A boat with activists from the Democracy Movement protested the trip but pulled away before the Adonia set sail.

A decades-old Cuban policy that prohibited those born on the island from arriving or leaving by boat threatened to scuttle the voyage.

But the Cuban government changed the policy to allow Sunday’s trip.

There were 10 to 25 Cuban-born passengers Sunday, according to cruise officials.

The first passenger to set foot on Cuban soil will be Arnie Perez, Carnival Corp.’s chief legal counsel. He was born in Cuba.


Mary Olive Reinhart came with 10 friends from Philadelphia. The adventure was a draw for the retired parks service ranger.
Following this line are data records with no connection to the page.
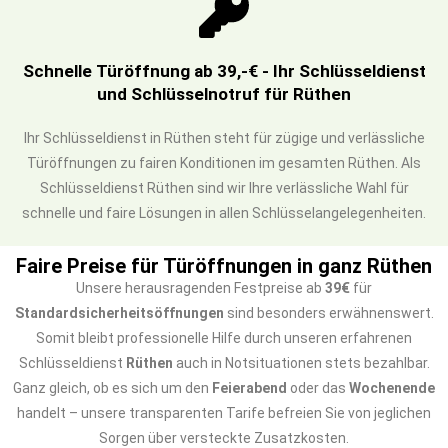
Schnelle Türöffnung ab 39,-€ - Ihr Schlüsseldienst
und Schlüsselnotruf für Rüthen
Ihr Schlüsseldienst in Rüthen steht für zügige und verlässliche
Türöffnungen zu fairen Konditionen im gesamten Rüthen. Als
Schlüsseldienst Rüthen sind wir Ihre verlässliche Wahl für
schnelle und faire Lösungen in allen Schlüsselangelegenheiten.
Faire Preise für Türöffnungen in ganz Rüthen
Unsere herausragenden Festpreise ab
39€
für
Standardsicherheitsöffnungen
sind besonders erwähnenswert.
Somit bleibt professionelle Hilfe durch unseren erfahrenen
Schlüsseldienst
Rüthen
auch in Notsituationen stets bezahlbar.
Ganz gleich, ob es sich um den
Feierabend
oder das
Wochenende
handelt – unsere transparenten Tarife befreien Sie von jeglichen
Sorgen über versteckte Zusatzkosten.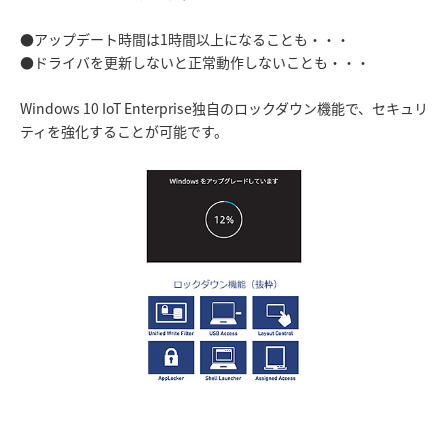
●アップデート時間は1時間以上になることも・・・
●ドライバを更新しないと正常動作しないことも・・・
Windows 10 IoT Enterprise独自のロックダウン機能で、セキュリ
ティを強化することが可能です。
“It’s exciting to go places where we’re forbidden. For me, I want to be at home in the world – the whole world.”

The 600 passengers on the Adonia are the first cruisers to travel from a U.S. port to Cuba since the rapprochement between the United States and Cuba began Dec. 17, 2014 and the first since U.S.-Cuba relations went into the deep freeze more than 50 years ago.

Carnival said the Adonia will cruise every other week from Miami to Cuba.

Bookings will start at $1,800 per person.

After arriving in Havana on Monday, the passengers will begin a series of tours that are designed to help them get to know the Cuban people and let Cubans know them better.

Officially the cruise is a people-to-people trip, one of the 12 categories of travel permitted with the embargo still in effect.

Those on people-to-people trips are supposed to engage in purposeful travel that includes interactions with Cubans.

The passengers will visit many of the same places a typical tourist might – the Plaza de la Revolucion, the Colon Cemetery, and the National Fine Arts Museum – but to comply with people-to-people requirements, there will also be conversations with artists and visits to community projects.